For those who wish to run for political office or work within media, it seems that irrational thinking is almost a prerequisite at times, because inflexibility, catastrophizing, intolerance, and judgement often appear to most strategically grab the attention of society, especially within an election year. That being said, for those outside of these fields, who most significantly value our relationships, our professional aspirations, and our mental health over winning a political disagreement, we can learn to apply the principles of REBT to our lives to help us think rationally about the challenges we face interpersonally, the socio-political differences we have with people we care about, and the injustices within the world that are outside of our control.

Based upon the principle ideas of REBT, here are 9 rational coping strategies to successfully navigate political differences within romantic relationships, friendships, families, the workplace, and on social media:

1. Clarify What Is Most Important To You

“People try to get away from it all – to the country, to the beach, to the mountains. Which is idiotic: you can get away from it anytime you like. By going within.” – Marcus Aurelius

Let us ask ourselves, what do we value most in our lives? Is it our relationships with those we care about, our career, empathy and compassion, logic and reason, diversity and inclusion (which can also indicate embracing and including diversity of thought), our mental health, and a sense of inner peace or is it “winning” a political debate above all else?

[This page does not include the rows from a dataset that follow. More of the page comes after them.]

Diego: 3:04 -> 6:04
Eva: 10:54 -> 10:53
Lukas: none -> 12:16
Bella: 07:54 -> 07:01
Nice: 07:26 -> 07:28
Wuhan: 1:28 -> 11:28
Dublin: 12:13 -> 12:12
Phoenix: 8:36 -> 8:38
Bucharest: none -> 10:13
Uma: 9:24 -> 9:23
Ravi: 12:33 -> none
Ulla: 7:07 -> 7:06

We all have an innately human susceptibility to allow our passion for a cause we deeply care about, our dislike of a politician, or our grief regarding an injustice that we sincerely wish to bring awareness to, to temporarily take us out of our character, thereby permitting our healthy disappointment and frustration to quickly escalate into unhealthy and unproductive anger and rage.

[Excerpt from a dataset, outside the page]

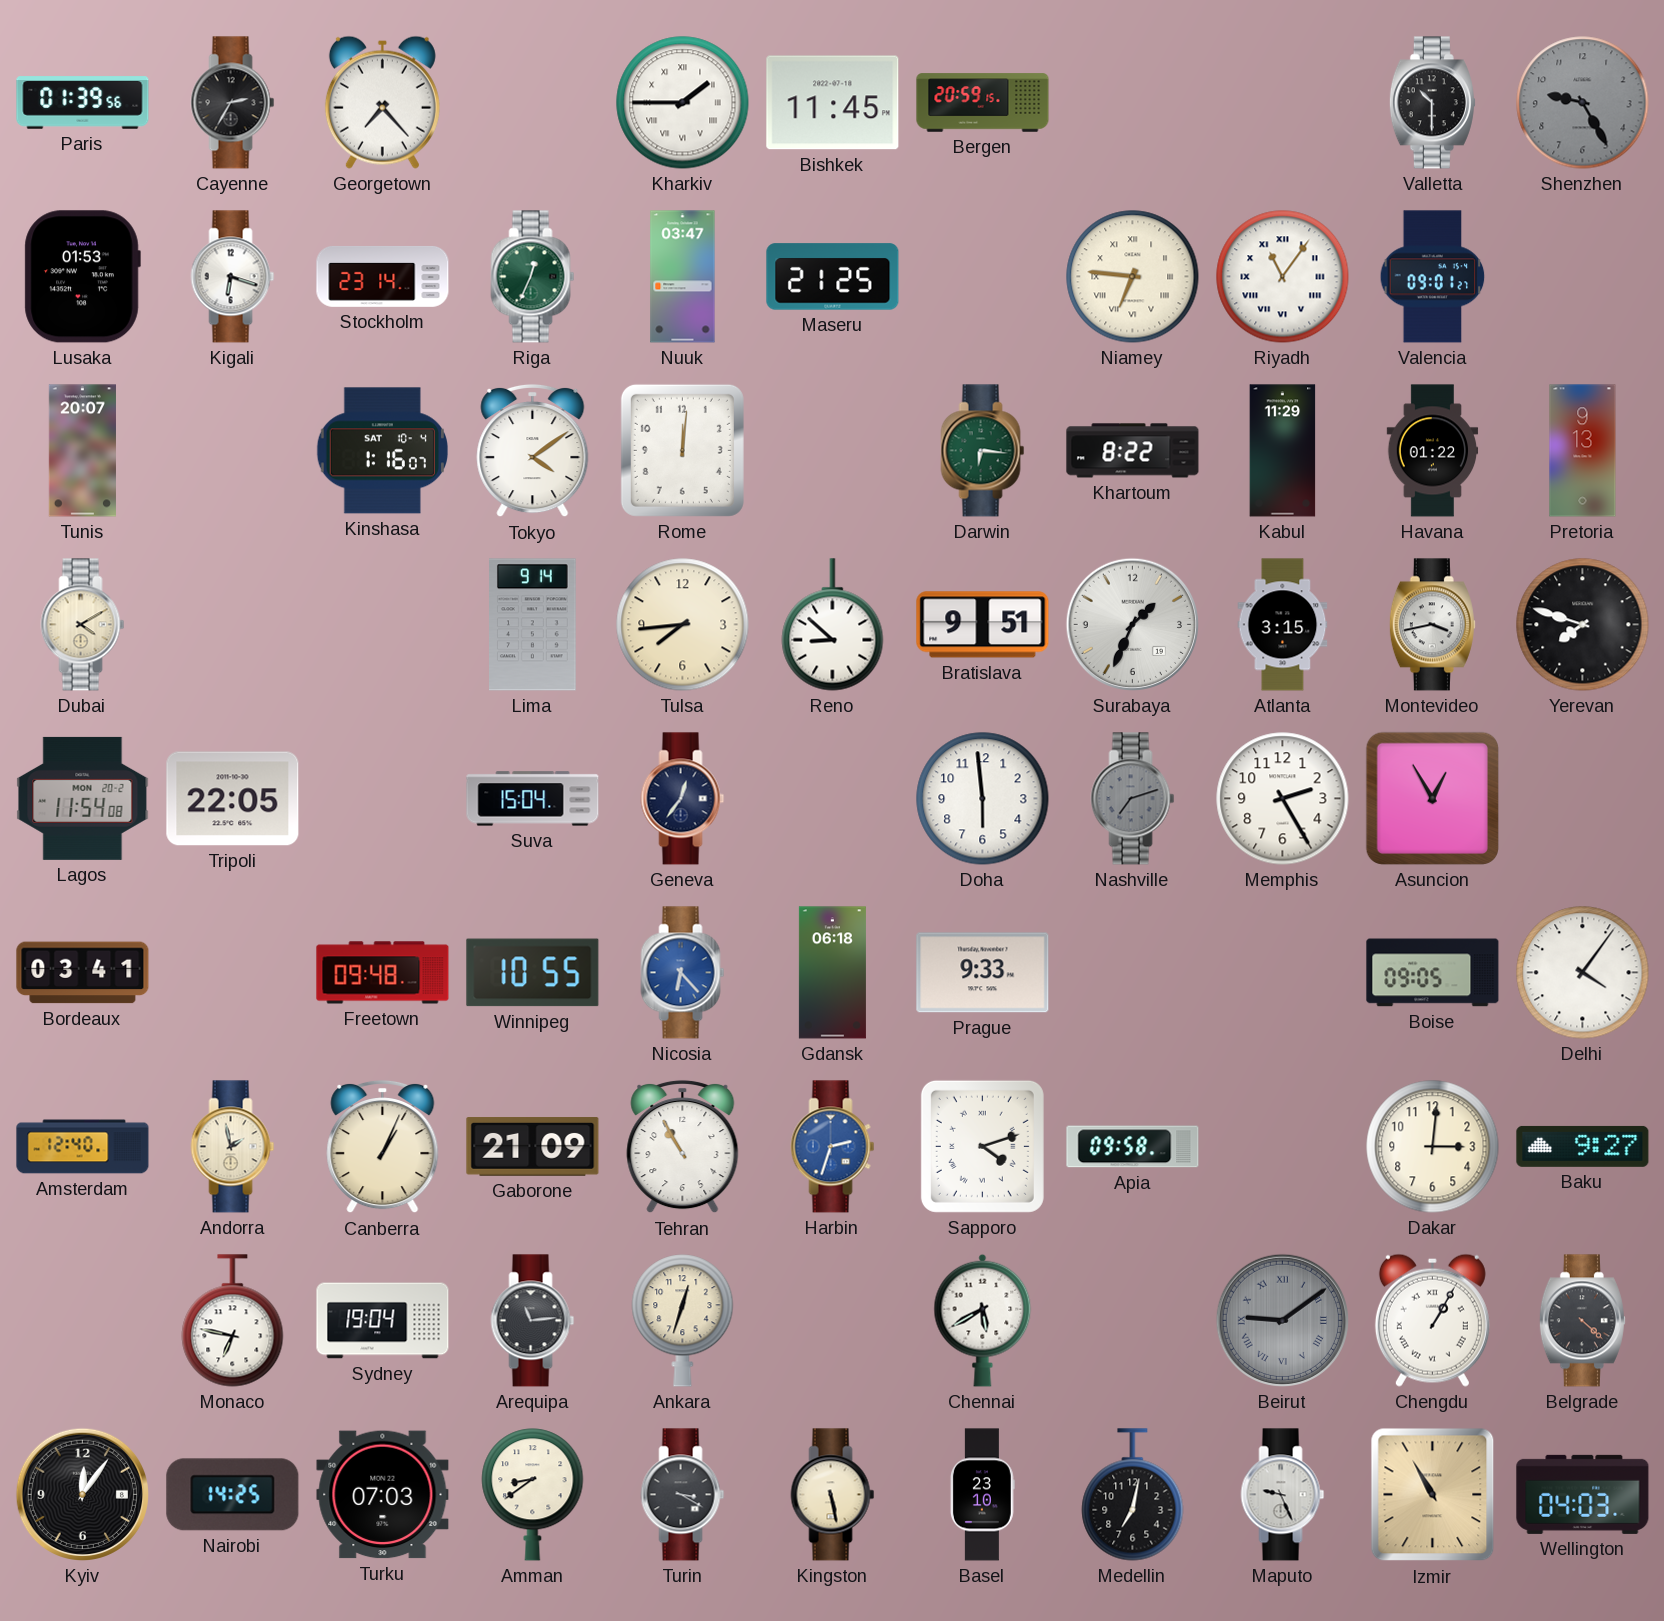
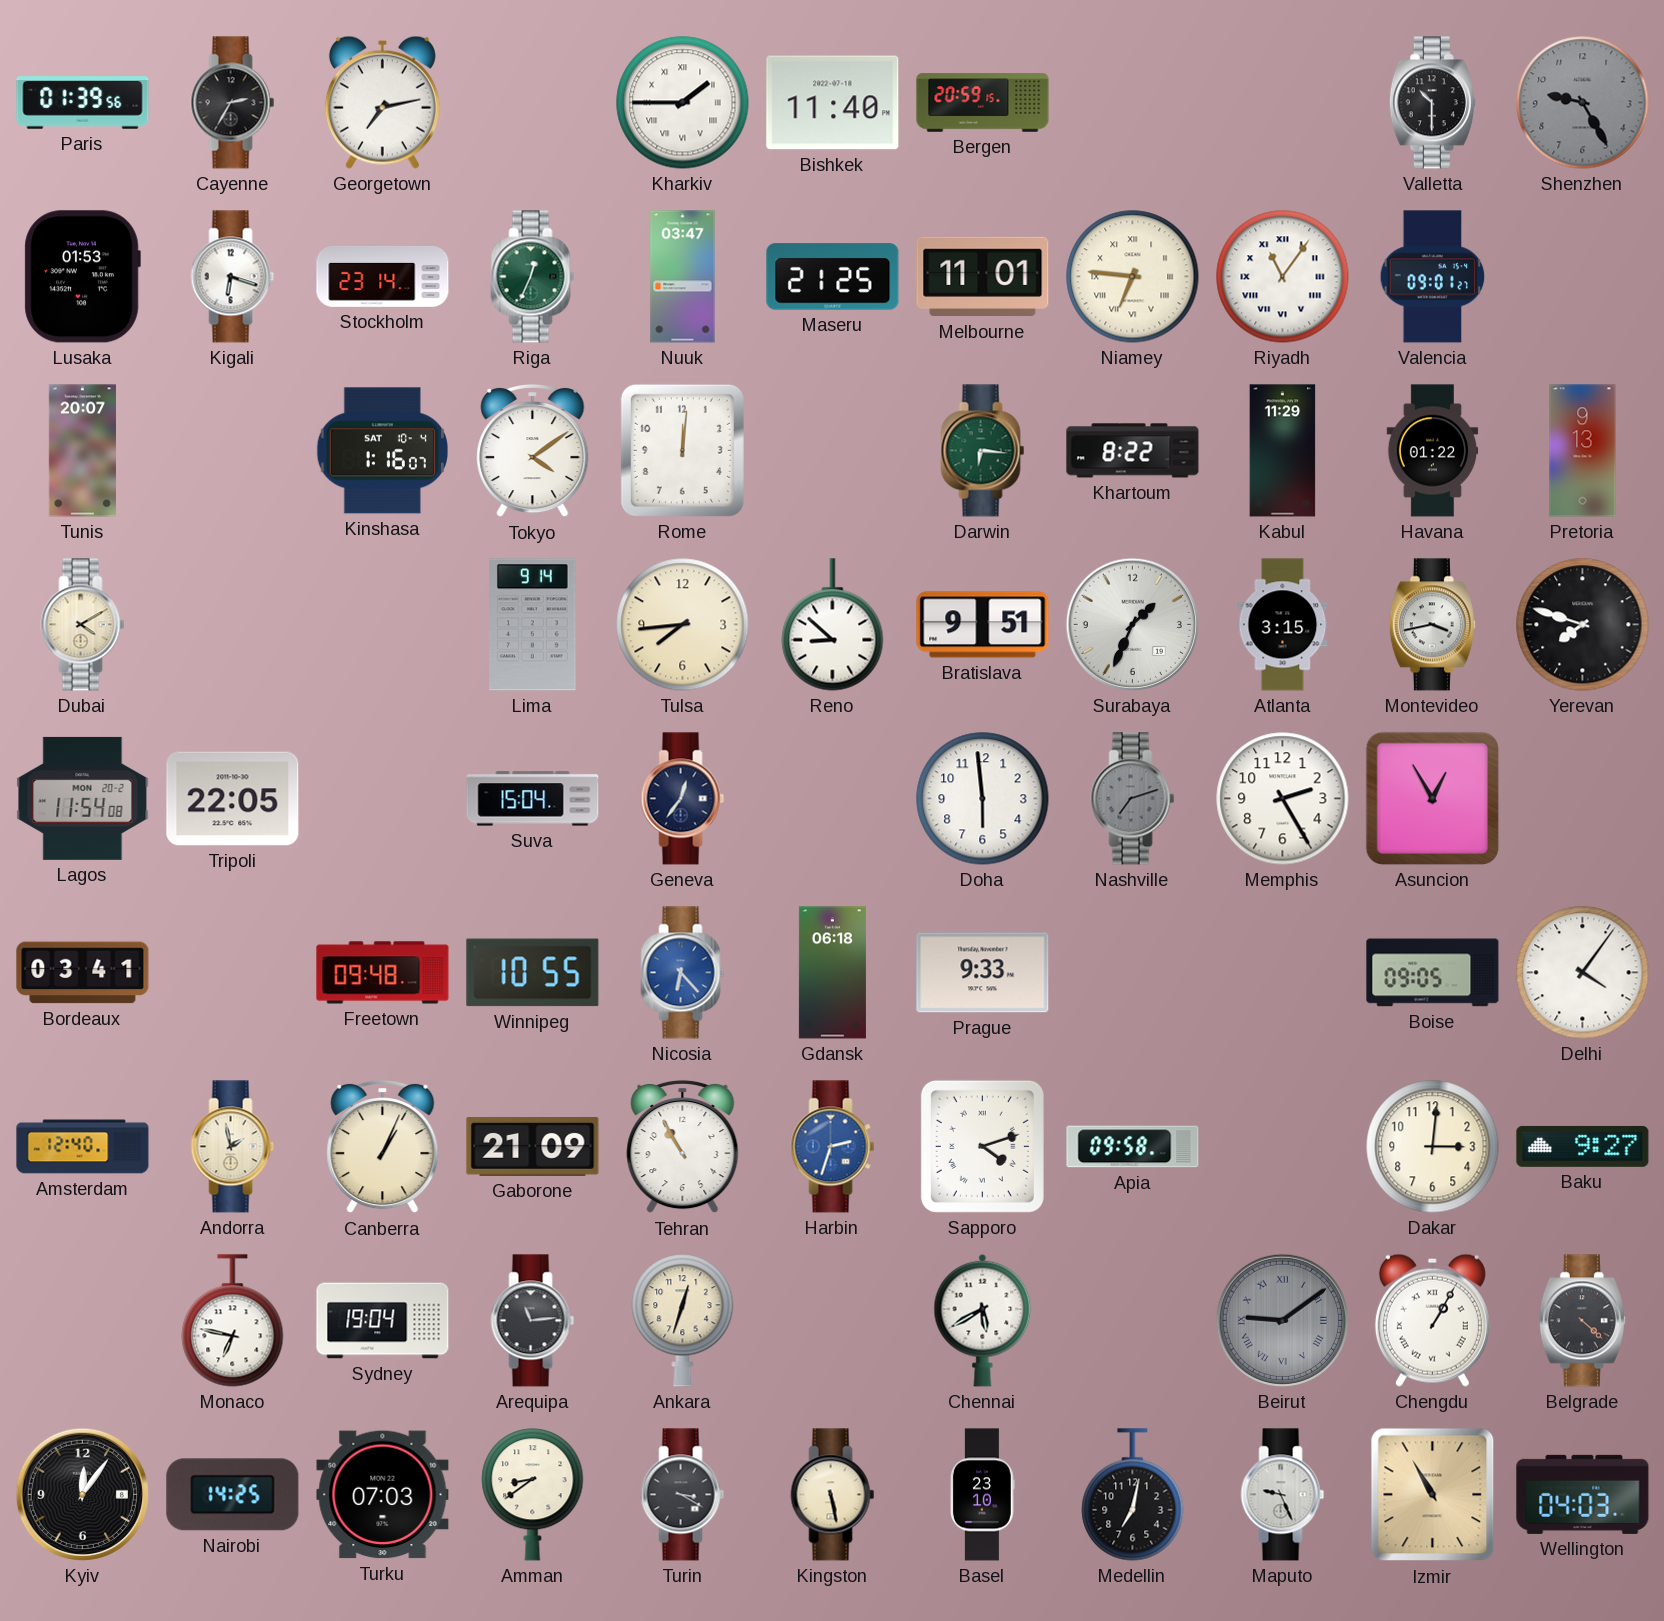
Georgetown: 7:23 -> 7:13
Bishkek: 11:45 -> 11:40
Melbourne: none -> 11:01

No matter the nature of a disagreement, and especially when it pertains to politics, it is quite helpful to remember what is most important to us in the long-term. Once we identify our most important values, we can establish goals that move us closer to attaining what we value most within our lives, and in these moments when we begin to feel both our emotions transition into ones that are unhealthy, as well as our behaviors on the cusp of becoming unproductive and potentially harmful, let us stop and ask ourselves: how are my current attitudes, emotions, actions, and reactions going to move me closer to achieving my values and goals in the long-term?

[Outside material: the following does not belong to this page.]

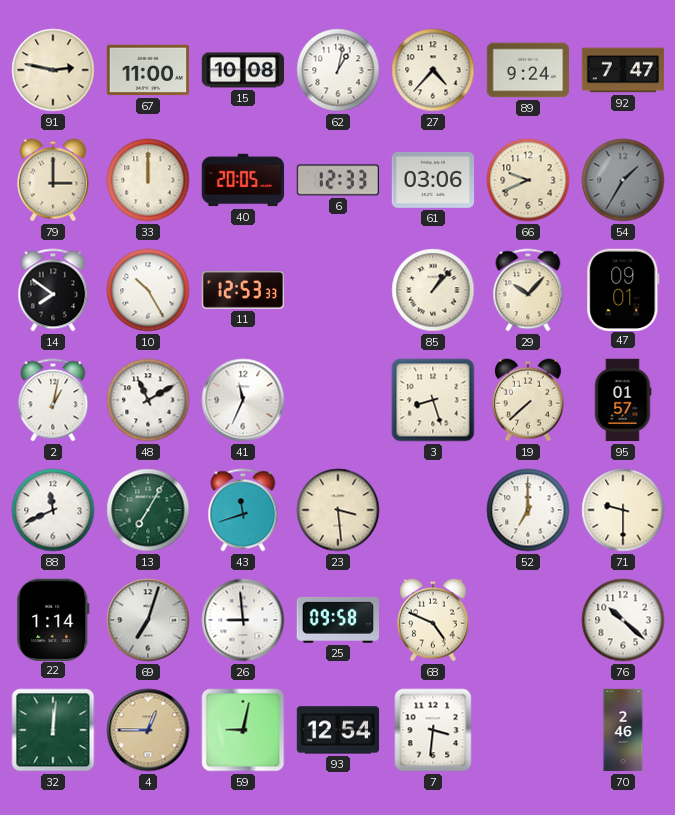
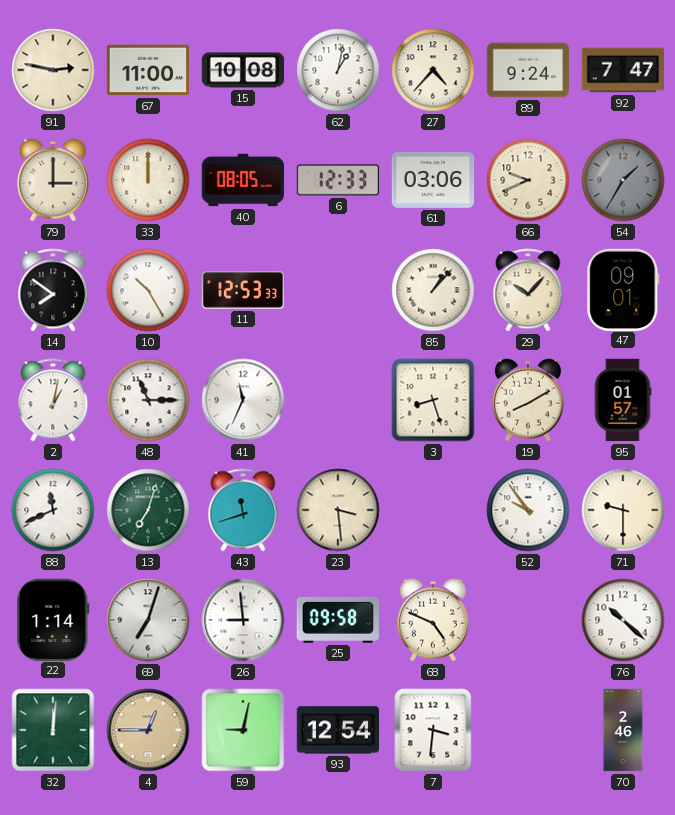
40: 20:05 -> 08:05
48: 11:10 -> 11:15
19: 7:38 -> 8:10
13: 7:05 -> 7:03
52: 7:00 -> 9:54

Whether we are about to publicly align ourselves with an issue on social media that we know very little about, create a combative dynamic in the workplace, or omit someone from our life solely because they disagree with us on a political matter, consider how our present attitudes, emotional state, and behaviors are helping us to achieve our values and goals beyond the 2020 election. This could prevent us from making decisions we may deeply regret in the future.

2. Resist Resistance

The resistance to the unpleasant situation is the root of suffering.” – Ram Das

This is a simple, but powerful strategy! Resistance has become somewhat of a politically trendy term; however, from an REBT perspective, I view resistance as a dangerous combination of demandingness, catastrophizing, intolerance, and anti-acceptance. While there are people on all sides of political debates that sometimes resist exposure to perspectives that differ from their own, to adopt the attitude that we must not or should not tolerate another person’s political point of view is an irrationally stubborn and demanding attitude to hold. It is indicative of unhealthy anxiety, because it exhibits unproductive behaviors, such as avoidance. It also highlights a secondary irrational attitude, which in essence, is rooted in the belief that we cannot tolerate or cope with anything that causes us to experience discomfort or frustration. REBT challenges these inflexible and intolerant attitudes by presenting us with the conscious decision to adopt rational and effective alternative beliefs.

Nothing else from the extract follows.